*What to work on*
Restate the data word for word. Leave the pictures out.

*Data*

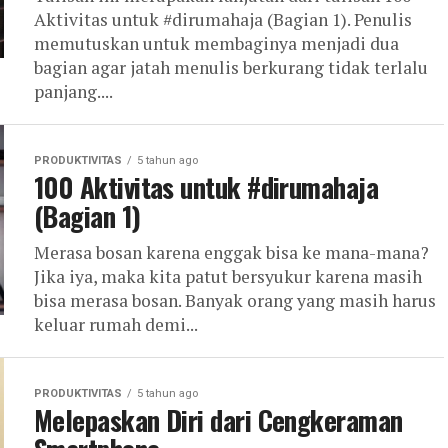
Aktivitas untuk #dirumahaja (Bagian 1). Penulis
memutuskan untuk membaginya menjadi dua
bagian agar jatah menulis berkurang tidak terlalu
panjang....
PRODUKTIVITAS
5 tahun ago
100 Aktivitas untuk #dirumahaja
(Bagian 1)
Merasa bosan karena enggak bisa ke mana-mana?
Jika iya, maka kita patut bersyukur karena masih
bisa merasa bosan. Banyak orang yang masih harus
keluar rumah demi...
PRODUKTIVITAS
5 tahun ago
Melepaskan Diri dari Cengkeraman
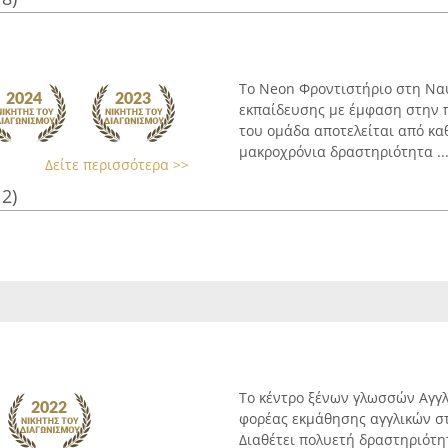
Το Neon Φροντιστήριο στη Να
εκπαίδευσης με έμφαση στην 
του ομάδα αποτελείται από κα
μακροχρόνια δραστηριότητα ..
Δείτε περισσότερα >>
12)
Το κέντρο ξένων γλωσσών Αγγλ
φορέας εκμάθησης αγγλικών στ
Διαθέτει πολυετή δραστηριότητ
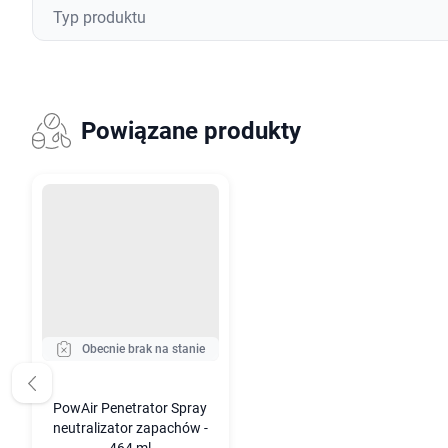
Typ produktu
Powiązane produkty
Obecnie brak na stanie
PowAir Penetrator Spray
neutralizator zapachów -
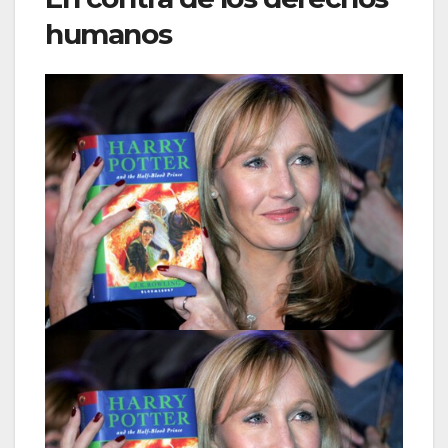
humanos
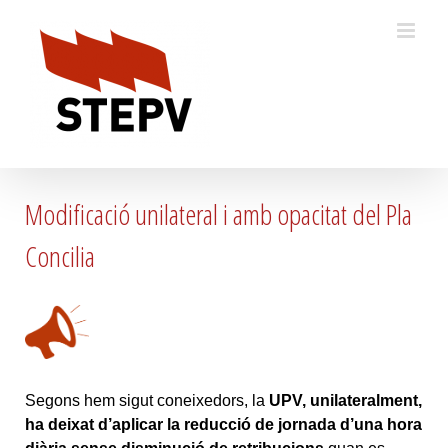
Skip
to
content
Modificació unilateral i amb opacitat del Pla
Concilia
Segons hem sigut coneixedors, la
UPV, unilateralment,
ha deixat d’aplicar la reducció de jornada d’una hora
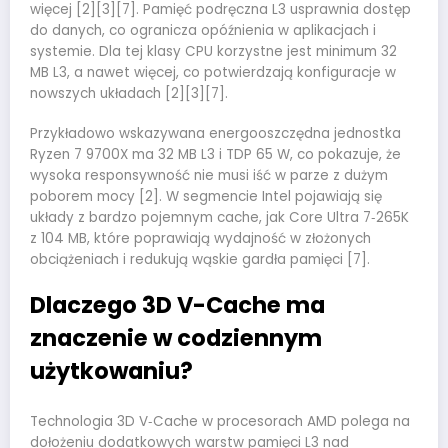
więcej [2][3][7]. Pamięć podręczna L3 usprawnia dostęp
do danych, co ogranicza opóźnienia w aplikacjach i
systemie. Dla tej klasy CPU korzystne jest minimum 32
MB L3, a nawet więcej, co potwierdzają konfiguracje w
nowszych układach [2][3][7].
Przykładowo wskazywana energooszczędna jednostka
Ryzen 7 9700X ma 32 MB L3 i TDP 65 W, co pokazuje, że
wysoka responsywność nie musi iść w parze z dużym
poborem mocy [2]. W segmencie Intel pojawiają się
układy z bardzo pojemnym cache, jak Core Ultra 7‑265K
z 104 MB, które poprawiają wydajność w złożonych
obciążeniach i redukują wąskie gardła pamięci [7].
Dlaczego 3D V-Cache ma
znaczenie w codziennym
użytkowaniu?
Technologia 3D V‑Cache w procesorach AMD polega na
dołożeniu dodatkowych warstw pamięci L3 nad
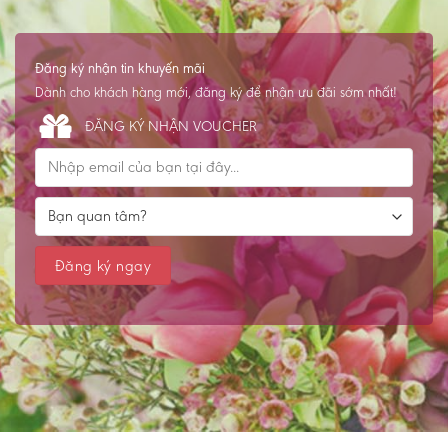
Đăng ký nhận tin khuyến mãi
Dành cho khách hàng mới, đăng ký để nhận ưu đãi sớm nhất!
ĐĂNG KÝ NHẬN VOUCHER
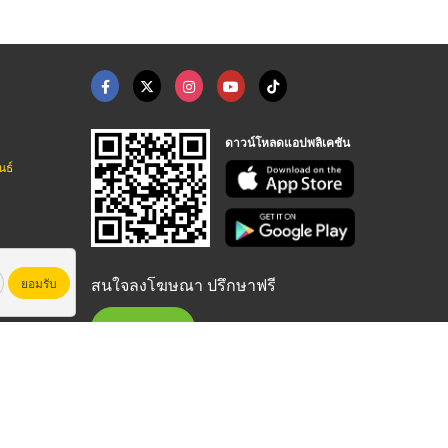
ดาวน์โหลดแอปพลิเคชัน
นธ์
สนใจลงโฆษณา ปรึกษาฟรี
ยอมรับ
ต่อ 8615, 8686
02-262-8888
หาชน)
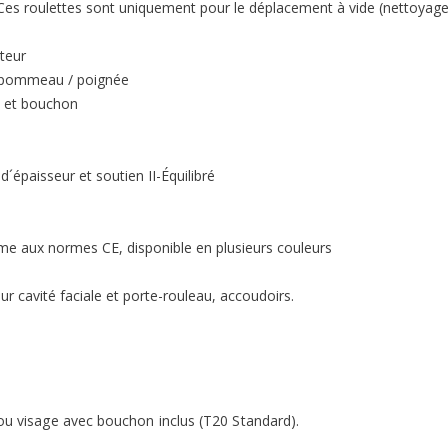
s roulettes sont uniquement pour le déplacement à vide (nettoyage et
teur
r pommeau / poignée
e et bouchon
´épaisseur et soutien II-Équilibré
me aux normes CE, disponible en plusieurs couleurs
 cavité faciale et porte-rouleau, accoudoirs.
rou visage avec bouchon inclus (T20 Standard).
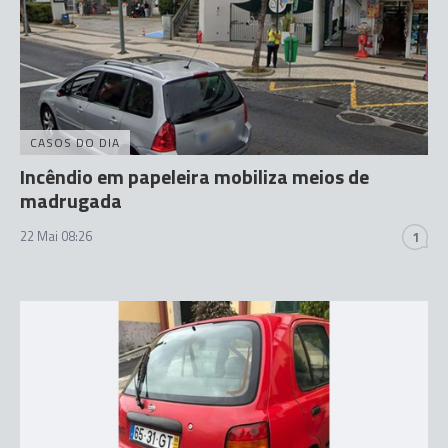
CASOS DO DIA
Incêndio em papeleira mobiliza meios de
madrugada
22 Mai 08:26
1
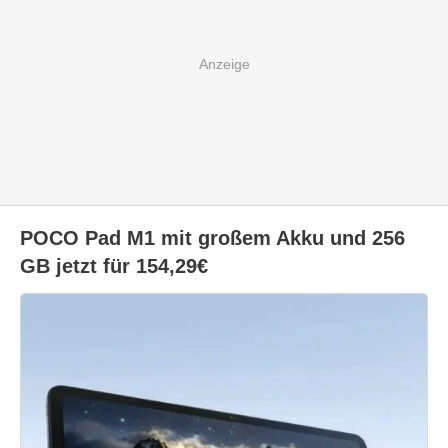
POCO Pad M1 mit großem Akku und 256
GB jetzt für 154,29€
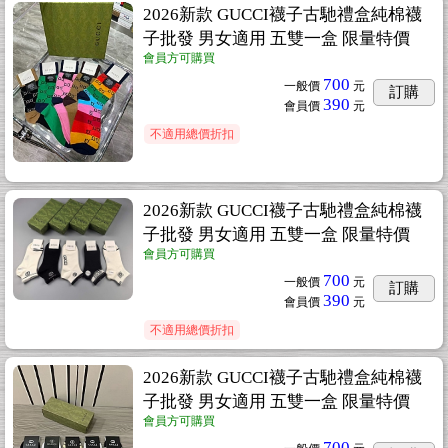
2026新款 GUCCI襪子古馳禮盒純棉襪
子批發 男女適用 五雙一盒 限量特價
會員方可購買
700
一般價
元
訂購
390
會員價
元
不適用總價折扣
2026新款 GUCCI襪子古馳禮盒純棉襪
子批發 男女適用 五雙一盒 限量特價
會員方可購買
700
一般價
元
訂購
390
會員價
元
不適用總價折扣
2026新款 GUCCI襪子古馳禮盒純棉襪
子批發 男女適用 五雙一盒 限量特價
會員方可購買
700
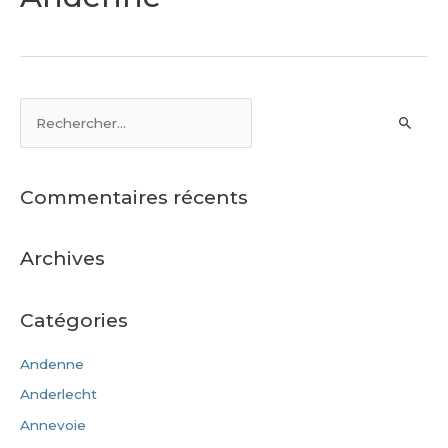
Commentaires récents
Archives
Catégories
Andenne
Anderlecht
Annevoie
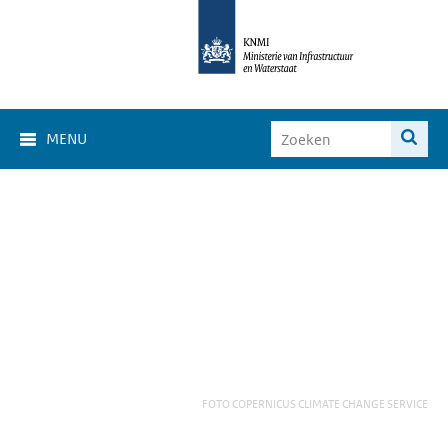
MENU
FOTO COPERNICUS CLIMATE CHANGE SERVICE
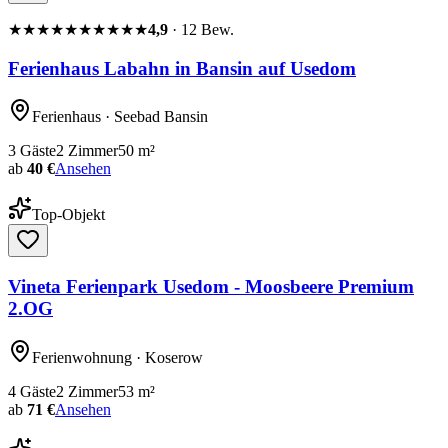
★★★★★
★★★★★
4,9
·
12
Bew.
Ferienhaus Labahn in Bansin auf Usedom
Ferienhaus
· Seebad Bansin
3
Gäste
2
Zimmer
50
m²
ab
40 €
Ansehen
Top-Objekt
Vineta Ferienpark Usedom - Moosbeere Premium
2.OG
Ferienwohnung
· Koserow
4
Gäste
2
Zimmer
53
m²
ab
71 €
Ansehen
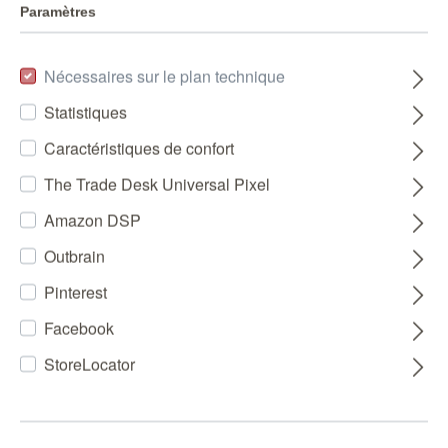
Paramètres
Nécessaires sur le plan technique
Statistiques
Caractéristiques de confort
The Trade Desk Universal Pixel
Amazon DSP
Outbrain
Pinterest
Facebook
StoreLocator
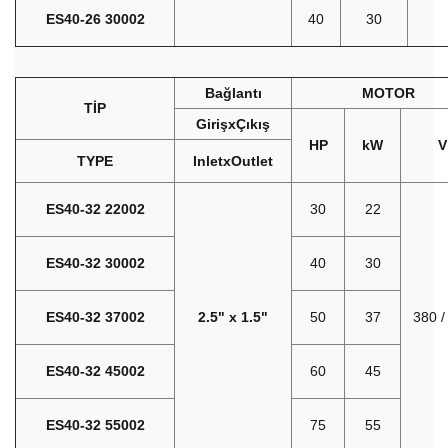
ES40-26 30002
40
30
Bağlantı
MOTOR
TİP
GirişxÇıkış
HP
kW
V
TYPE
InletxOutlet
ES40-32 22002
30
22
ES40-32 30002
40
30
ES40-32 37002
2.5" x 1.5"
50
37
380 /
ES40-32 45002
60
45
ES40-32 55002
75
55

*Exercise solution*
Aktivitas untuk #dirumahaja (Bagian 1). Penulis
memutuskan untuk membaginya menjadi dua
bagian agar jatah menulis berkurang tidak terlalu
panjang....
PRODUKTIVITAS
5 tahun ago
100 Aktivitas untuk #dirumahaja
(Bagian 1)
Merasa bosan karena enggak bisa ke mana-mana?
Jika iya, maka kita patut bersyukur karena masih
bisa merasa bosan. Banyak orang yang masih harus
keluar rumah demi...
PRODUKTIVITAS
5 tahun ago
Melepaskan Diri dari Cengkeraman
Το Neon Φροντιστήριο στη Να
εκπαίδευσης με έμφαση στην 
του ομάδα αποτελείται από κα
μακροχρόνια δραστηριότητα ..
Δείτε περισσότερα >>
12)
Το κέντρο ξένων γλωσσών Αγγλ
φορέας εκμάθησης αγγλικών στ
Διαθέτει πολυετή δραστηριότητ
Typ produktu
Powiązane produkty
Obecnie brak na stanie
PowAir Penetrator Spray
neutralizator zapachów -
humanos
Skip
to
content
Modificació unilateral i amb opacitat del Pla
Concilia
Segons hem sigut coneixedors, la
UPV, unilateralment,
ha deixat d’aplicar la reducció de jornada d’una hora
więcej [2][3][7]. Pamięć podręczna L3 usprawnia dostęp
do danych, co ogranicza opóźnienia w aplikacjach i
systemie. Dla tej klasy CPU korzystne jest minimum 32
MB L3, a nawet więcej, co potwierdzają konfiguracje w
nowszych układach [2][3][7].
Przykładowo wskazywana energooszczędna jednostka
Ryzen 7 9700X ma 32 MB L3 i TDP 65 W, co pokazuje, że
wysoka responsywność nie musi iść w parze z dużym
poborem mocy [2]. W segmencie Intel pojawiają się
układy z bardzo pojemnym cache, jak Core Ultra 7‑265K
z 104 MB, które poprawiają wydajność w złożonych
obciążeniach i redukują wąskie gardła pamięci [7].
Dlaczego 3D V-Cache ma
znaczenie w codziennym
użytkowaniu?
Technologia 3D V‑Cache w procesorach AMD polega na
dołożeniu dodatkowych warstw pamięci L3 nad
Đăng ký nhận tin khuyến mãi
Dành cho khách hàng mới, đăng ký để nhận ưu đãi sớm nhất!
ĐĂNG KÝ NHẬN VOUCHER
ดาวน์โหลดแอปพลิเคชัน
นธ์
สนใจลงโฆษณา ปรึกษาฟรี
ยอมรับ
ต่อ 8615, 8686
02-262-8888
หาชน)
s roulettes sont uniquement pour le déplacement à vide (nettoyage et
teur
r pommeau / poignée
e et bouchon
´épaisseur et soutien II-Équilibré
me aux normes CE, disponible en plusieurs couleurs
 cavité faciale et porte-rouleau, accoudoirs.
rou visage avec bouchon inclus (T20 Standard).
CASOS DO DIA
Incêndio em papeleira mobiliza meios de
madrugada
22 Mai 08:26
1
POCO Pad M1 mit großem Akku und 256
GB jetzt für 154,29€
2026新款 GUCCI襪子古馳禮盒純棉襪
子批發 男女適用 五雙一盒 限量特價
會員方可購買
700
一般價
元
訂購
390
會員價
元
不適用總價折扣
2026新款 GUCCI襪子古馳禮盒純棉襪
子批發 男女適用 五雙一盒 限量特價
會員方可購買
700
一般價
元
訂購
390
會員價
元
不適用總價折扣
2026新款 GUCCI襪子古馳禮盒純棉襪
子批發 男女適用 五雙一盒 限量特價
會員方可購買
700
Commentaires récents
Archives
Catégories
Andenne
Anderlecht
Annevoie
MENU
FOTO COPERNICUS CLIMATE CHANGE SERVICE
★★★★★
★★★★★
4,9
·
12
Bew.
Ferienhaus Labahn in Bansin auf Usedom
Ferienhaus
· Seebad Bansin
3
Gäste
2
Zimmer
50
m²
ab
40 €
Ansehen
Top-Objekt
Vineta Ferienpark Usedom - Moosbeere Premium
2.OG
Ferienwohnung
· Koserow
4
Gäste
2
Zimmer
53
m²
ab
71 €
Ansehen
Paramètres
Nécessaires sur le plan technique
Statistiques
Caractéristiques de confort
The Trade Desk Universal Pixel
Amazon DSP
Outbrain
Pinterest
Facebook
StoreLocator
ES40-26 30002
40
30
Bağlantı
MOTOR
TİP
GirişxÇıkış
HP
kW
V
TYPE
InletxOutlet
ES40-32 22002
30
22
ES40-32 30002
40
30
ES40-32 37002
2.5" x 1.5"
50
37
380 /
ES40-32 45002
60
45
ES40-32 55002
75
55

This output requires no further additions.